Now they rent the second floor of a quaint office building on the east side of SEPTA’s Berwyn train station. It’s an easy commute for the Epoxy employees who live in Philadelphia. The start-up has 12 employees, mostly a crew that followed Comcast’s Reynolds and Angelides. The company also employs six contractors.
Angelides said the plan is for 20 to 30 full-time employees over time.
Epoxy hopes to raise $7 million to $10 million in venture capital this summer and has filed for patents on their technology through the Philadelphia law firm Morgan Lewis. The co-founders see three services in Epoxy’s technology: synchronization between TV viewing and betting, sports data visualization and betting recommendations.
Angelides and Reynolds met in the 1990s at Traffic.com in Chesterbrook, a real-time traffic information service for radio and television stations. Traffic.com, bought by Nokia, took traffic data from road and highway sensors and sold it to television and radio stations. The company taught Angelides and Reynolds the importance of packaging real-time information for the public.
At Traffic.com, they came up with other areas where real-time information could be valuable. It was in the early days of mobile phone apps. When the pair realized that sports fans always looked up sports stats on their phones, they developed a company to access and visualize sports data from box scores in real time. Fans could consume the data while watching games.

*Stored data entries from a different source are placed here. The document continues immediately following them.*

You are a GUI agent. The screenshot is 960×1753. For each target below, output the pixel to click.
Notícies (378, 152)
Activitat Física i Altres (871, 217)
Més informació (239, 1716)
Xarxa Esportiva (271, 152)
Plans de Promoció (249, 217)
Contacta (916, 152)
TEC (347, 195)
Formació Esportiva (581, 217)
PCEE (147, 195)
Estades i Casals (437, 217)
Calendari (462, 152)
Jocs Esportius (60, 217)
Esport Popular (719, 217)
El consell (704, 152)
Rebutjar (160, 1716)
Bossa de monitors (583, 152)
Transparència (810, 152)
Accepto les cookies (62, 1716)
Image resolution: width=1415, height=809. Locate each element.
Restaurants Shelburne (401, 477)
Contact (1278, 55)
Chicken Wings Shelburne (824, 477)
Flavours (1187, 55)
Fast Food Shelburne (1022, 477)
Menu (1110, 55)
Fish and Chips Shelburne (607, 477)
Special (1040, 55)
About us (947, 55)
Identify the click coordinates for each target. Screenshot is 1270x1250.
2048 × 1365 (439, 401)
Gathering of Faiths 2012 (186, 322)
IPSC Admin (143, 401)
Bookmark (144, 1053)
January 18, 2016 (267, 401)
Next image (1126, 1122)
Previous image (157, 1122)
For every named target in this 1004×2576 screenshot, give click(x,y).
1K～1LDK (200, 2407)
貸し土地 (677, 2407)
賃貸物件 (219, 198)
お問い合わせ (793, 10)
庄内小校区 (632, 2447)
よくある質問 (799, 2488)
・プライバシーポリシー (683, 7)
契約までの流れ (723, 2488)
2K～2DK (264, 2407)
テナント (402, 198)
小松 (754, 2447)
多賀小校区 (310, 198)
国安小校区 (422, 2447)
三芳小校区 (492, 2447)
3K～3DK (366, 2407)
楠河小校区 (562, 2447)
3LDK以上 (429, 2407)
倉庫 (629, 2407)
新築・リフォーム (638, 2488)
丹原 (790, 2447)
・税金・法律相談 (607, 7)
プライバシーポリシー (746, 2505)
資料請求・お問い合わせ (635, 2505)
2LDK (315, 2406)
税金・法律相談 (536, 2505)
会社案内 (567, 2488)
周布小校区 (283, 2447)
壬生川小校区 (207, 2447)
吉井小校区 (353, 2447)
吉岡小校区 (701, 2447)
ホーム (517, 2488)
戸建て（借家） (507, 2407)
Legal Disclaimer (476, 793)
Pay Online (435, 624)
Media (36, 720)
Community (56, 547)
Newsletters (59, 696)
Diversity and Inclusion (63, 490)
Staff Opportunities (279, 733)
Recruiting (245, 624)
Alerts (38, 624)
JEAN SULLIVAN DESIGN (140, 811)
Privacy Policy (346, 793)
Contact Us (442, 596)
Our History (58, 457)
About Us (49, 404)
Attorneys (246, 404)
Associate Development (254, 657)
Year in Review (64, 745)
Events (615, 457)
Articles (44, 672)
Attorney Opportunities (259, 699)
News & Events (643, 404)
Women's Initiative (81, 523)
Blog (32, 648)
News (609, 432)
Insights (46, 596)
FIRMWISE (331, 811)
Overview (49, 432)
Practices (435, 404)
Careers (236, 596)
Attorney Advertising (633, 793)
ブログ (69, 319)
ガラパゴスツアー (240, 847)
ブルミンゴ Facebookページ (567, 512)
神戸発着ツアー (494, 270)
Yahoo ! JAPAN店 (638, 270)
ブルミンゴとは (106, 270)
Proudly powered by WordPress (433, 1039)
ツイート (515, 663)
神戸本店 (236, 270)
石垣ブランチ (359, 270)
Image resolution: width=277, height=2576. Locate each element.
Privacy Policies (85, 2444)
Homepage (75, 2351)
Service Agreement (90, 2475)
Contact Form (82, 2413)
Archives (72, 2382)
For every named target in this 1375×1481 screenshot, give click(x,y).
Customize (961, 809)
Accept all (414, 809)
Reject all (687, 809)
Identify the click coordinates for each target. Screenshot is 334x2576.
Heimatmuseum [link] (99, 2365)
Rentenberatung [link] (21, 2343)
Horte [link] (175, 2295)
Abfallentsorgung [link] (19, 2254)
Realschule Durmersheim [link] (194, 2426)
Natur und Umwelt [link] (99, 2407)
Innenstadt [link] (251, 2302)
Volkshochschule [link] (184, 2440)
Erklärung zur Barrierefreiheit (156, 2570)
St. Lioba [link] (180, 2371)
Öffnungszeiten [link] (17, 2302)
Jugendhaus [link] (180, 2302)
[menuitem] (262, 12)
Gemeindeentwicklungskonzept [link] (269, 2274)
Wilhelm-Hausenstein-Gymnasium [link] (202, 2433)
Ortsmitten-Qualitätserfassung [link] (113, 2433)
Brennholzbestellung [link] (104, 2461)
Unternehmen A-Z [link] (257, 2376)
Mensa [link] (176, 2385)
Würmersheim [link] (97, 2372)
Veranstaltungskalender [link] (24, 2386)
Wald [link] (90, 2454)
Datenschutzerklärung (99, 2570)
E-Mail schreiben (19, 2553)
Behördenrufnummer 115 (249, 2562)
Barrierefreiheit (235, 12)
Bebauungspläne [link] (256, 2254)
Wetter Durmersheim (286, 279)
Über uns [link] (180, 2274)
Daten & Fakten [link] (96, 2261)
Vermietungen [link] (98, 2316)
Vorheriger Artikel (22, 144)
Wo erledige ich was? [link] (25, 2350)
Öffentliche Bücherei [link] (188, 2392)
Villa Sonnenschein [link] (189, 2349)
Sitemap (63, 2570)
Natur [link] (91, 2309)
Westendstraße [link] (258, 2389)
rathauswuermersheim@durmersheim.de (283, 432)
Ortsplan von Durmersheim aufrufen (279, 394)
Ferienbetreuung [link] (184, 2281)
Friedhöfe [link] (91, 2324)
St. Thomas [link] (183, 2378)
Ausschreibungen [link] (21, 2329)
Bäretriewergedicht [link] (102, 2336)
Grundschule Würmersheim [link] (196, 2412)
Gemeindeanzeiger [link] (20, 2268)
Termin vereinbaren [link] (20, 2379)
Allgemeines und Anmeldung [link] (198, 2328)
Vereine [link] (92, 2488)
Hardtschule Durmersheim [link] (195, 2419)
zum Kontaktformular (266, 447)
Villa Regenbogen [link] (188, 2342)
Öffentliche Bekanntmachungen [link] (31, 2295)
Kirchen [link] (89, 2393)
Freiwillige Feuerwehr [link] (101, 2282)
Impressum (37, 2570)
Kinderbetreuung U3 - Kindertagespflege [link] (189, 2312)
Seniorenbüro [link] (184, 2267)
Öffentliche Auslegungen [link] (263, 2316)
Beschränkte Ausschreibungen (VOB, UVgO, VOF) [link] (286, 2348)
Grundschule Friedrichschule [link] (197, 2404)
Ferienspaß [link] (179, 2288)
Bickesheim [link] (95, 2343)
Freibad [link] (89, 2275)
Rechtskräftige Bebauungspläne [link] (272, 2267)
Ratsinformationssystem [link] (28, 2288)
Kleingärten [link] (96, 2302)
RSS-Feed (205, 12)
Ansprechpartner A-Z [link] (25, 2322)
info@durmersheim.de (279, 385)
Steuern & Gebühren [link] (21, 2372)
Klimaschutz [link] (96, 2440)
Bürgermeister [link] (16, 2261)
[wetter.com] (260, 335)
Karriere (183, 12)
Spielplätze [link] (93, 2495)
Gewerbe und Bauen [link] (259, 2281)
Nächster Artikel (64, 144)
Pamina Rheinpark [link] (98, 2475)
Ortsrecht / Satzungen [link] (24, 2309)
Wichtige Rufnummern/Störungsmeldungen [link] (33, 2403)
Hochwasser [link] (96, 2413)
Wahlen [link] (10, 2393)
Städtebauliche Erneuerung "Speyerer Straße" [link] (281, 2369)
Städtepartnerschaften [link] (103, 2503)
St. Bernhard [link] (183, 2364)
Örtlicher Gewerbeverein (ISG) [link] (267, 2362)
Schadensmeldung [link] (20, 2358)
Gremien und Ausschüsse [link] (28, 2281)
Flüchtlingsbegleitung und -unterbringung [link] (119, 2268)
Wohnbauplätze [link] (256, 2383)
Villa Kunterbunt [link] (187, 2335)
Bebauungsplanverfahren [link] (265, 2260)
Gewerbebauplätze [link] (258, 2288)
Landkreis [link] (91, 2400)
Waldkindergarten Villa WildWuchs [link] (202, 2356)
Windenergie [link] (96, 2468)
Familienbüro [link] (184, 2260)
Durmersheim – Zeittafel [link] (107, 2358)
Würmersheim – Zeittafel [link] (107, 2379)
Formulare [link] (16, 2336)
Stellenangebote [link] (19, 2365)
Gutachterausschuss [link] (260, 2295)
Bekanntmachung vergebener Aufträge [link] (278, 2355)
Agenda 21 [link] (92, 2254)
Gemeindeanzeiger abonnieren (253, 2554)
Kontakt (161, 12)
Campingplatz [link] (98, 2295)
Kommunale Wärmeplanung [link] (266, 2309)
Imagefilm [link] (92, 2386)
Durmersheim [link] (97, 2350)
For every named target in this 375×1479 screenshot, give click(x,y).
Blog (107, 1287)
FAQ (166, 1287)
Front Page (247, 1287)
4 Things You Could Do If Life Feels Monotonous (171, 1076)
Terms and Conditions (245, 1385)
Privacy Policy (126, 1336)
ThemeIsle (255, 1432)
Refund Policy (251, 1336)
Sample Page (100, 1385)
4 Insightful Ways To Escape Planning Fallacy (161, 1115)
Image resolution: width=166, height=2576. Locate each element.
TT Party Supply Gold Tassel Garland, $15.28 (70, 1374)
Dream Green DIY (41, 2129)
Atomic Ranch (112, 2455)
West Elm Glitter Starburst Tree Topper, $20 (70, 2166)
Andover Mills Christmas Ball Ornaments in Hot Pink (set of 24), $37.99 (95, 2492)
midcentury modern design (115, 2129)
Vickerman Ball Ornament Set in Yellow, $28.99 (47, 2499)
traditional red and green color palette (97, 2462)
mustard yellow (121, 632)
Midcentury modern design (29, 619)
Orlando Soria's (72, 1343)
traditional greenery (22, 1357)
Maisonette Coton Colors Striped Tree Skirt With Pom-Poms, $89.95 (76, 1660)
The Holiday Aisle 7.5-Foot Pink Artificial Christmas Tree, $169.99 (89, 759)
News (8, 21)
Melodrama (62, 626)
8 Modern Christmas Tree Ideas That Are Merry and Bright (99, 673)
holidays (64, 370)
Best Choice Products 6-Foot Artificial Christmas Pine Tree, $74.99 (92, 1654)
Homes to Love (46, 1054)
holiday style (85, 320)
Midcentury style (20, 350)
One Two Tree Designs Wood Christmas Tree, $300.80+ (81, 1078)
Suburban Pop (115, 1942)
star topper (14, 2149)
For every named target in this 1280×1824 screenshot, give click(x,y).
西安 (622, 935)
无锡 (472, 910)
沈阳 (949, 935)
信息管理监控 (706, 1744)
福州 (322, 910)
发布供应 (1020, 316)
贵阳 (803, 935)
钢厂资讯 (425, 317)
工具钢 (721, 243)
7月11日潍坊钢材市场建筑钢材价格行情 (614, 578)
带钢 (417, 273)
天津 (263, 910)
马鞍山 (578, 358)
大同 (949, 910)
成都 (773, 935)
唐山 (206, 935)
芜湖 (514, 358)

“The idea was that if you were a sports fan and you sat there and you watched the game and a player comes up and you don’t know who he is or what his stats are. How many home runs does he have? what’s going to happen next? What is the most likely outcome? You have to go through box scores? It was a nightmare,” Angelides said.
In late 2011, Angelides and Reynolds launched OneTwoSee to provide instant sports data. It was their first start-up. Over time, OneTwoSee developed the platform to display current sports stats on cable television and integrated the service into Comcast’s X1 platform. Comcast viewed the sports data — accessible via a button on the TV remote — as a way to make its massive investment in sports rights more attractive to its subscribers. In 2016, Comcast bought OneTwoSee for an undisclosed price.
Within Comcast, the OneTwoSee team stayed together and helped deepen the sports platform for the OIympic games.
Reynolds and Angelides said they had a great experience at Comcast and left on good terms. But they were restless and saw online sports betting as the next big thing.
Angelides informed Comcast that he would be leaving in November 2020. Reynolds did the same in mid-2021. About his decision to leave Comcast, Reynolds said that “once you start building things, it’s hard not to.”
2022 The Philadelphia Inquirer, LLC.
Distributed by Tribune Content Agency, LLC.